Excerpted records
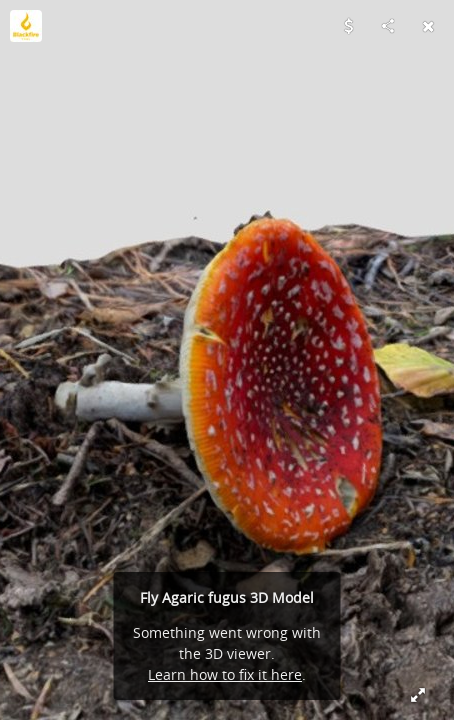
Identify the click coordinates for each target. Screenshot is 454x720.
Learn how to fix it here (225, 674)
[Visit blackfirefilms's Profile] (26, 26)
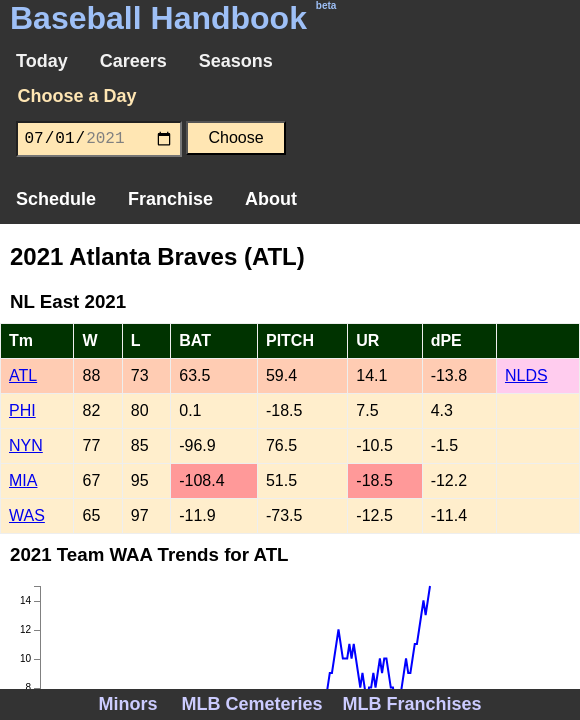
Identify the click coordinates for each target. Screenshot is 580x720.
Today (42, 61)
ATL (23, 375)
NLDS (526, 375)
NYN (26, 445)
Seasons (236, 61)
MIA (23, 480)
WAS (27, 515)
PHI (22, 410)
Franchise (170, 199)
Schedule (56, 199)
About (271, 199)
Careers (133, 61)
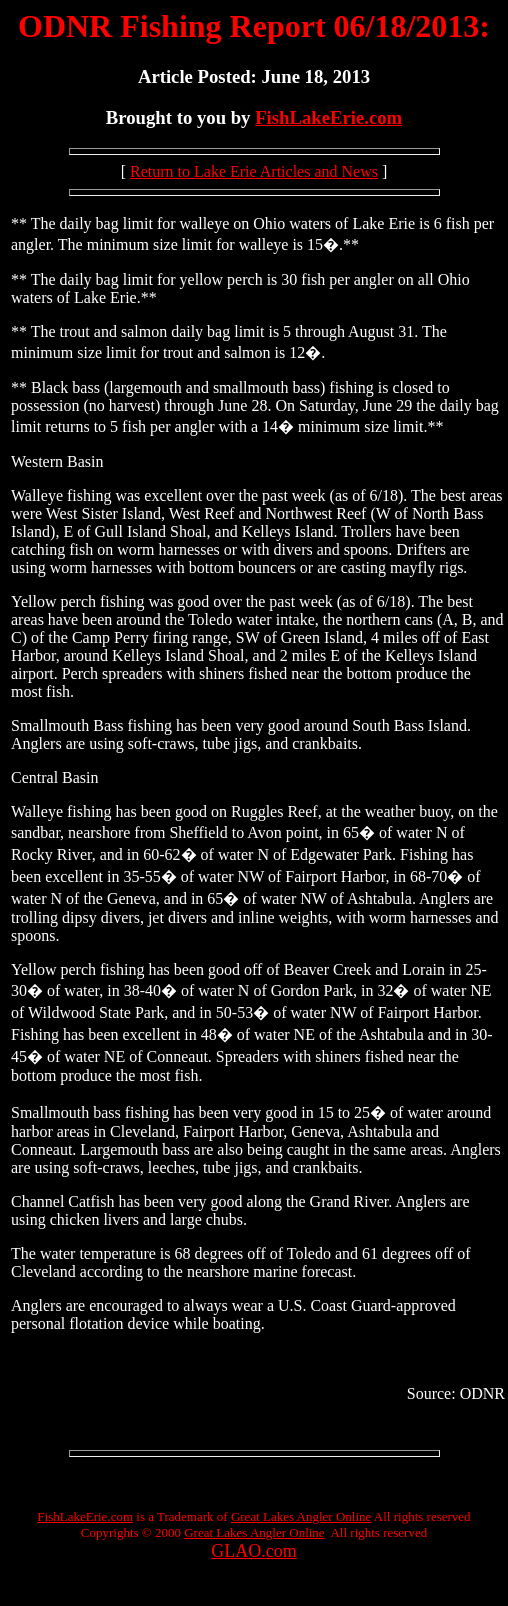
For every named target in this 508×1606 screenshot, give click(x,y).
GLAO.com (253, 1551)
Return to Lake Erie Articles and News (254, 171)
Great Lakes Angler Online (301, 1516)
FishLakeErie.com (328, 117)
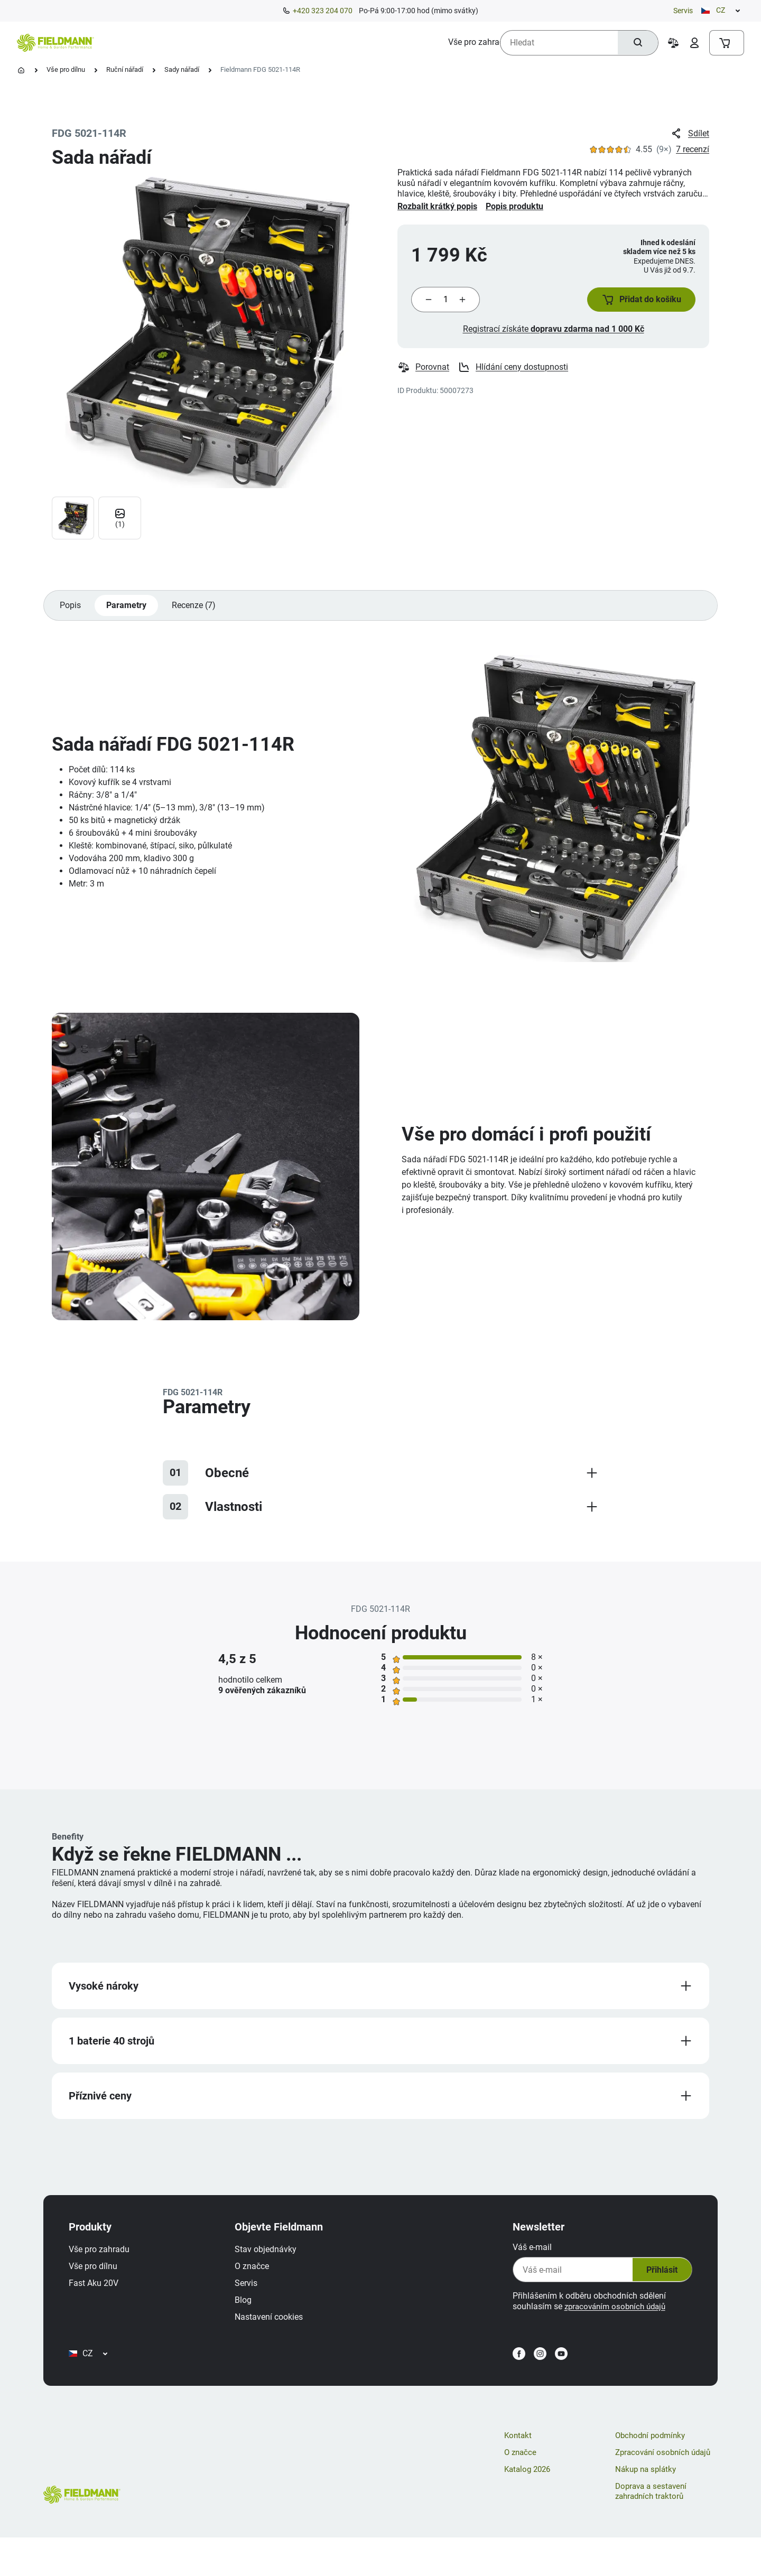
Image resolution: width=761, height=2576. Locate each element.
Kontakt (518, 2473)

Work instruction
Whenever the string "each" turns up in a line of the data, copy that line.

Reply
Identify the click coordinates for each target. Screenshot is 454x720.
Identify the click coordinates for each target. Screenshot is 580x720.
Image resolution: width=761, height=2576. Locate each element.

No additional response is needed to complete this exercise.